The Professor: Multi-Teacher Unsupervised Prompt Distillation for Vision-Language Models

Researchers propose TheProfessor, a multi-teacher prompt distillation method for vision-language models that ensembles a domain-finetuned teacher and a zero-shot teacher. On four datasets, confidence-weighted ensembling improves average harmonic mean from 87.52 to 89.28, with the largest gain of +5.78 on domain-shifted EuroSAT.

arXiv:2606.23897v1 Announce Type: new Abstract: Prompt distillation compresses large vision-language models VLMs such as CLIP into lightweight student models by matching teacher predictions on unlabeled domain images. PromptKD CVPR 2024 established this paradigm with a single PromptSRC-finetuned ViT-L/14 teacher and a ViT-B/16 student.

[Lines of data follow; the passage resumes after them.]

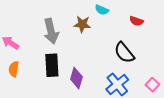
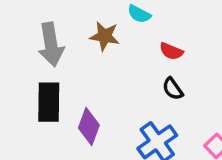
red semicircle: (136, 21) -> (171, 51), moved
black semicircle: (124, 53) -> (173, 89), size x0.6

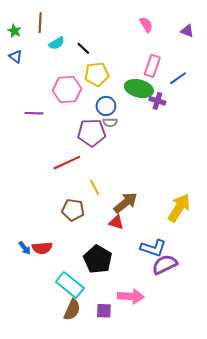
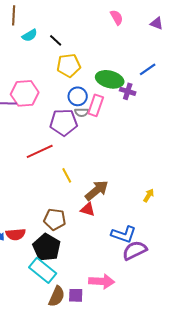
pink rectangle: (152, 66) -> (96, 105), moved
pink hexagon: (67, 90) -> (25, 93), moved
yellow arrow: (179, 208) -> (149, 195), size x0.5
brown pentagon: (73, 210) -> (55, 219), moved
black pentagon: (98, 259) -> (47, 247), moved
brown semicircle: (72, 310) -> (57, 296), moved

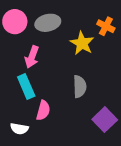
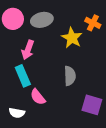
pink semicircle: (43, 110) -> (38, 97), turned 126
purple square: (105, 120) -> (92, 105), turned -30

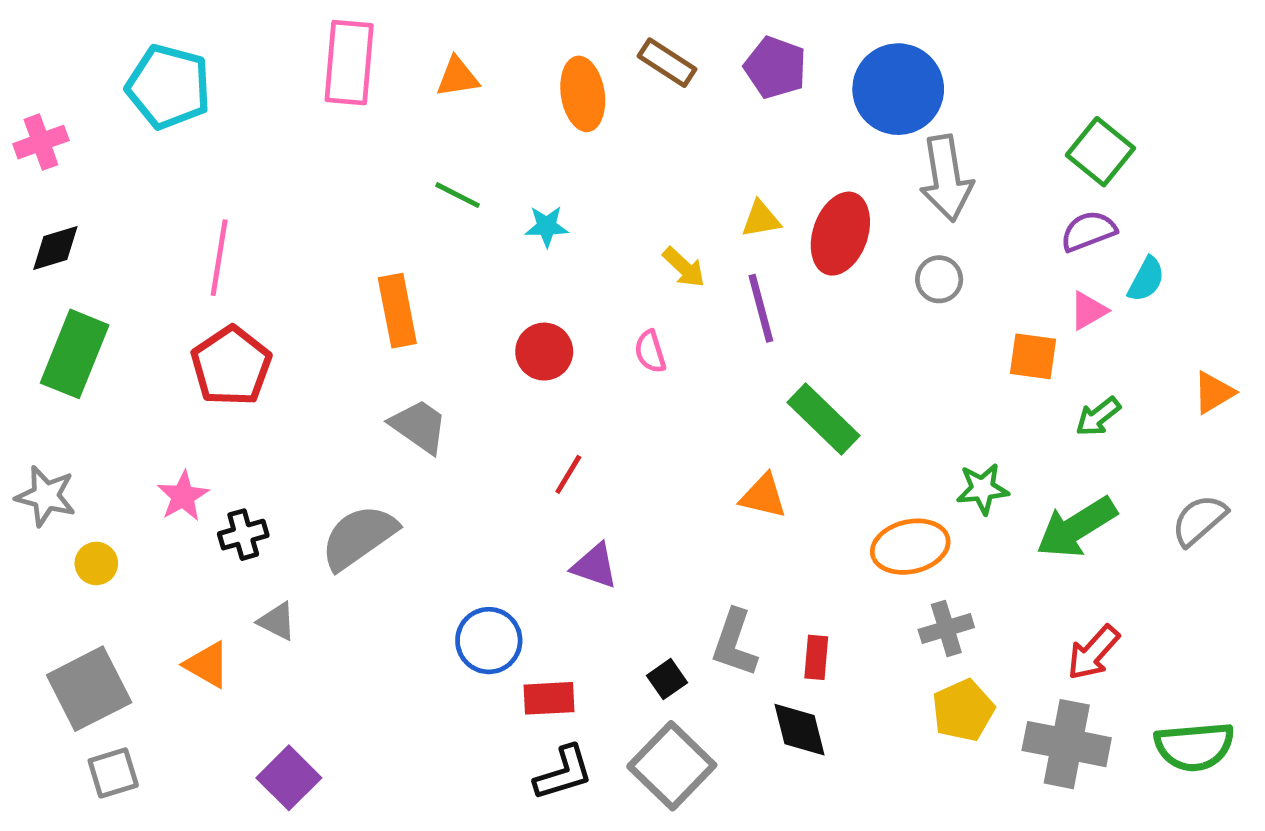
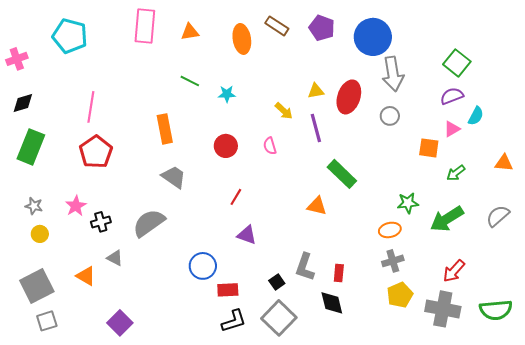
orange triangle: (1214, 393) -> (504, 163), turned 36
gray star: (46, 496) -> (34, 206), moved, size x0.7
orange ellipse: (910, 547) -> (390, 230), moved, size x0.7

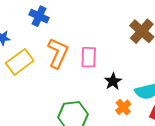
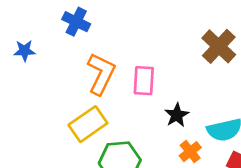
yellow rectangle: (20, 62) -> (88, 124), moved

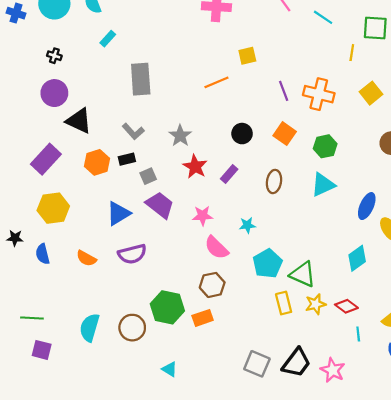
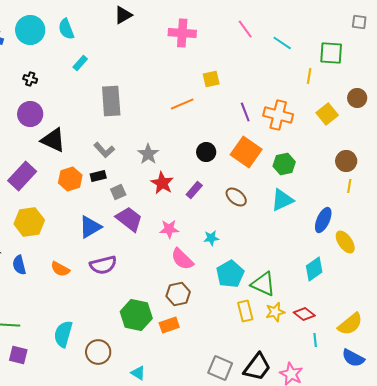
orange square: (285, 134) -> (246, 152), size x1.4
brown ellipse: (274, 182) -> (236, 197), turned -60
brown circle: (132, 328) -> (98, 352), moved

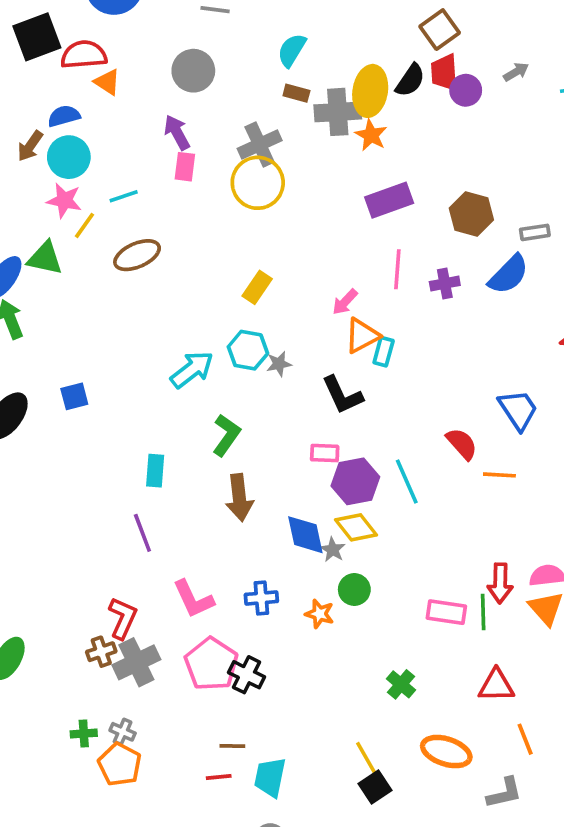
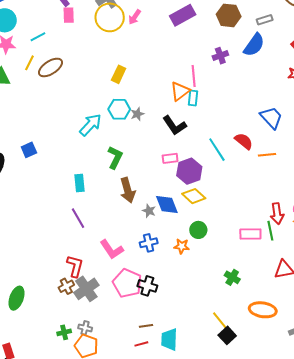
yellow line: (85, 225) -> (29, 63), moved
pink line: (397, 269) -> (194, 76), moved
pink arrow: (345, 302) -> (135, 17), moved
cyan line: (407, 482) -> (217, 150), moved
gray star: (333, 550) -> (149, 211), moved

We propose TheProfessor, a multi-teacher extension that distills from a fixed two-teacher ensemble: a domain-finetuned PromptSRC ViT-L/14 teacher and a zero-shot EVA-CLIP-L/14 teacher whose logits are pre-computed per dataset. We evaluate single-teacher PromptKD, equal-probability ensembling, and confidence-weighted ensembling on four base-to-novel datasets: Caltech-101, DTD, UCF101, and EuroSAT. In a 12-run single-seed sweep, confidence-weighted ensembling improves average HM from 87.52 to 89.28 +1.77 points , while equal averaging improves average HM to 88.88 +1.37 points . Gains are dataset dependent: they are negligible on Caltech-101 +0.16 HM for confidence weighting , modest on UCF101 +0.62 , and largest on domain-shifted EuroSAT +5.78 . These results update our earlier Caltech-only analysis and show that multi-teacher prompt distillation is most useful when the second teacher contributes complementary supervision under domain shift.